The concrete set of recommendations were discussed related to designing and planning infrastructure for the urban environment for a positive effect on urban water equity, access to nature and cities’ response to rapid urbanization and environmental stress.
The panel discussed how distributed, community-derived, micro-scale implementation strategies decrease urban environmental stress, increase the benefits of public space and lead to empowerment for vulnerable populations through equitable access to water. The group asserted that sustainable infrastructure should be prioritized in the New Urban Agenda being developed in UN Habitat 3 Prepcom 2.
Recommendations made during the discussion –
• Develop a repository of best practices to allow for information sharing on implementation and successful policy support of sustainable infrastructure techniques
• Identify and support good governance practices that need to be in place to make successful policy viable
• Emphasize South-South discussion and knowledge sharing
• Identify opportunities for South-to-North knowledge transfer
• Support sustainable infrastructure techniques that scale to rapid urban growth
• Determine how state facilitation can engender economic and policy support for community based sustainable infrastructure practices
• Support policies and infrastructure that recharge aquifers
• Support technologies that play a positive role in community resource ownership, allow for greater government-citizen interaction and government transparency, promote community self-organization and allow for greater ability to provide public commentary / interaction on municipal decision making.

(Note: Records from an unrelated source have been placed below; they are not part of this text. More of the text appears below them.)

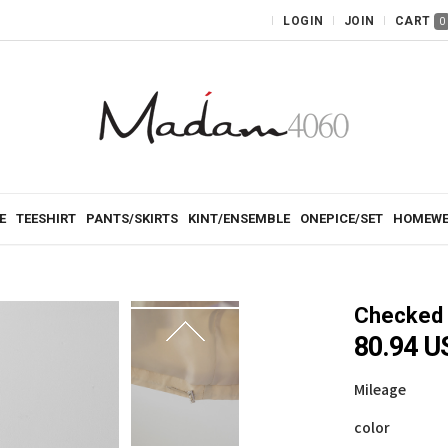
LOGIN
JOIN
CART
0
E
TEESHIRT
PANTS/SKIRTS
KINT/ENSEMBLE
ONEPICE/SET
HOMEWE
Checked 
80.94 U
Mileage
color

• Build and fund community capacity models for women to participate in development of sustainable infrastructure at the local/regional/national levels
• Local authorities should develop decision making systems that are responsive and interactive to communities, women and the poor including enhanced transparency, inclusion and publicly available information in all parts of policy and decision making processes.
• Formally recognize and protect positive sustainable infrastructure measures that are primarily used by the poor (e.g. decentralised waste management, trash picking and rain water harvesting).
• Recognize enduring value of sustainable infrastructure techniques and not merely a stop-gap until centralized infrastructure is put in place.
The event generated significant discussion on practice and implementation successes for panel and audience members. Multiple participants continued their discussion on how to further good governance in support of sustainable infrastructure with each other. Several audience members brought these thoughts to working groups meetings and conversations with their organizations.
Other speakers at the session included Ms Angela Oduor Lungati - Director of Community Engagement, Ushahidi (Kenya), Ms Patricia Chaves - Executive Director, Espaço Feminista (Brazil) and Ms Angela Eaton – Executive Director, Sherwood Institute (USA).